First, she found the toxicity tests from the lab.  While the results are not good, at least I have them.

Normal results
Less than 2 mcg/l
Less than 1.8mcg/l
My results
26 mcg/l
33.9 mcg/l

(1)   Concerns about these chemical levels in the organs (not measured by the blood tests.)
I explained to her that my primary concern was not just the blood levels of these chemicals but the measurement of the levels of these chemicals that are now likely accumulated in the organs. She seemed to think this was an appropriate concern however, she questioned whether such a test existed which would provide a deterministic answer absent doing an biopsy which she didn't seem to think was appropriate.  She did think we could review kidney and liver function.  I think that any damage that might occur with these organs involves long term issues but we’ll see what these tests turn up.  My concern is that I only have one Kidney remaining.  I am understandably concerned about  having it destroyed with carcinogens or other issues that might take years to develop.
(2)   Concerns about determining through an MRI (not a soft tissue scan) the extent of damage or lack thereof to help me make my decision.  The MARS scan which I have written about in a previous post, is a good option coupled with the correct radiology protocol for this type of problem.  Not all hospitals have experience in running the MARS hip protocols.

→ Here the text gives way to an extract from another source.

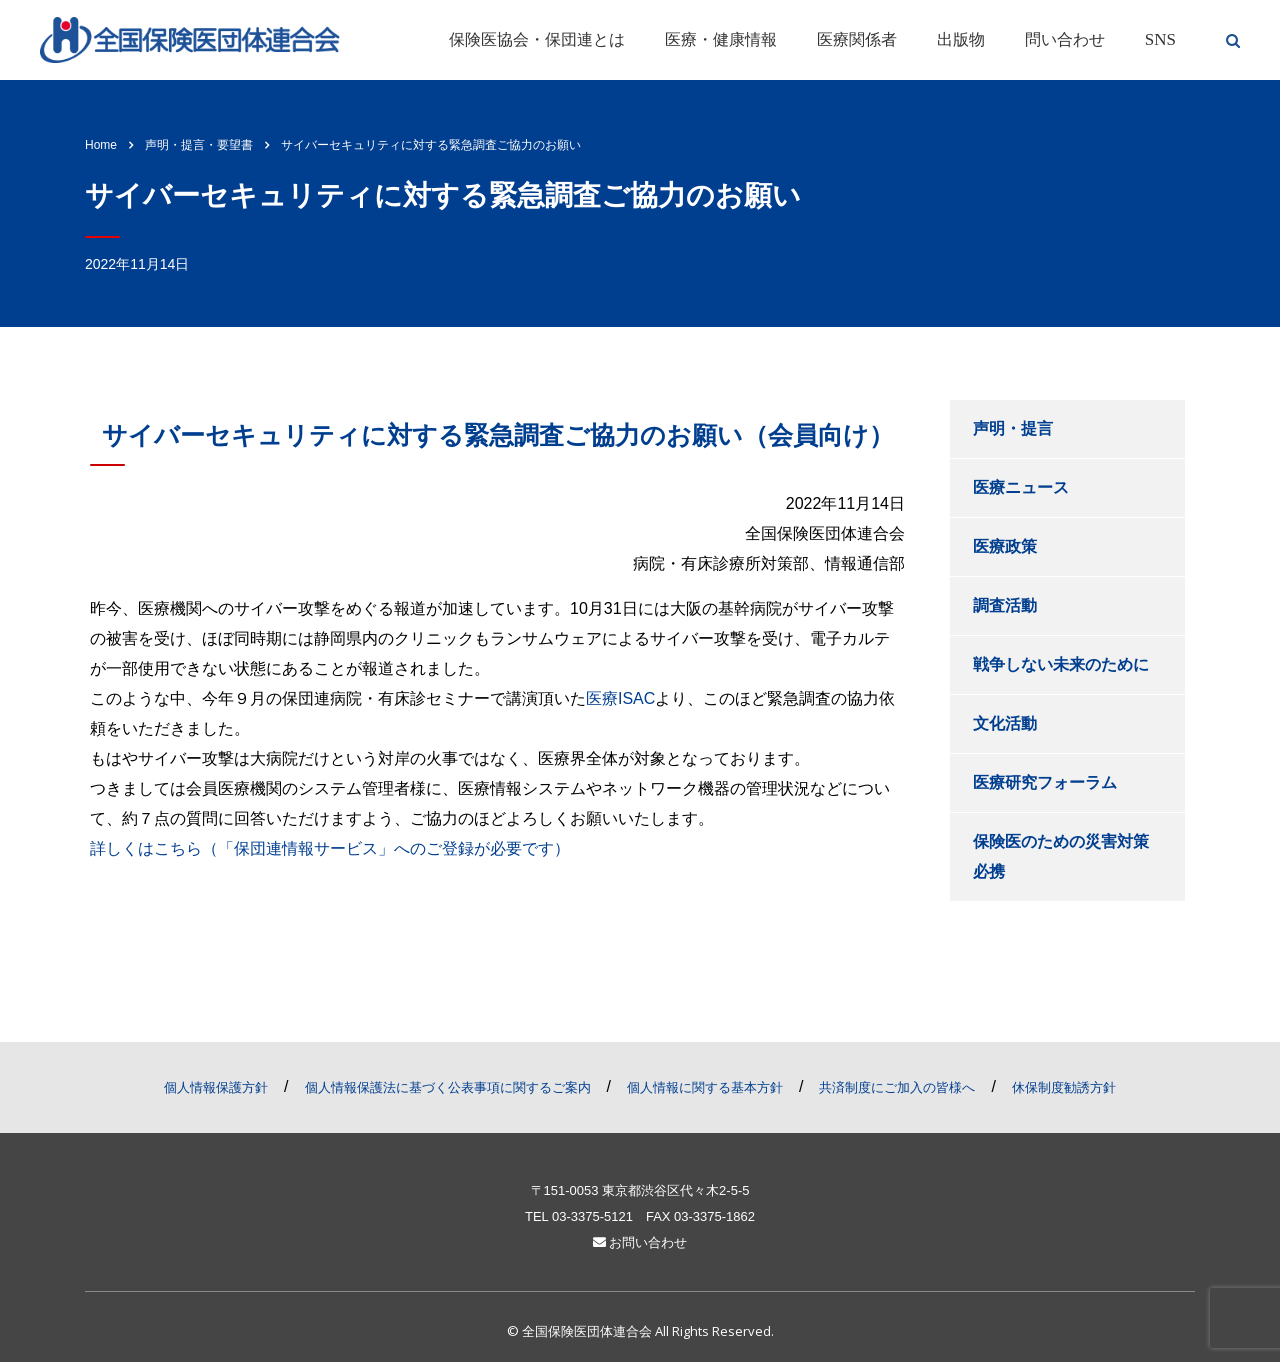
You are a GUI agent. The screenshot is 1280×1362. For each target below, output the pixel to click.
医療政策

(3)   Concerns about choosing the correct replacement material given the issues with other materials available.
(4)   Do we have the correct procedures in place to have the extracted hip sent to the best lab for evaluation following the surgery to determine the extent or type  damage I might have sustained  caused by examining the “old” hip?
She was to get back to me once she reviewed the information and happy to share our strategy once we have it in place.  I was really greateful for the "take charge" attitude she assumed.